> _EXERCISE GOAL_
From the line containing "Mapa strony" to the last line of the records below, repeat every line exactly and add nothing else.

> _RECORDED DATA_
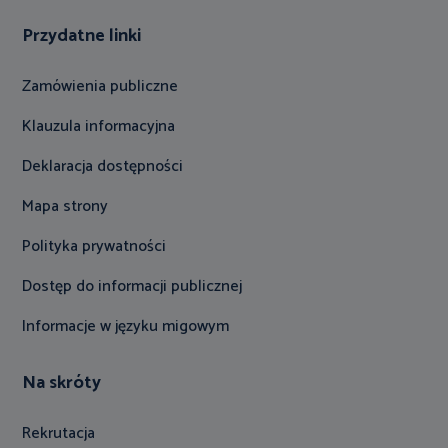
Przydatne linki
Zamówienia publiczne
Klauzula informacyjna
Deklaracja dostępności
Mapa strony
Polityka prywatności
Dostęp do informacji publicznej
Informacje w języku migowym
Na skróty
Rekrutacja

> _TASK RESULT_
Mapa strony
Polityka prywatności
Dostęp do informacji publicznej
Informacje w języku migowym
Na skróty
Rekrutacja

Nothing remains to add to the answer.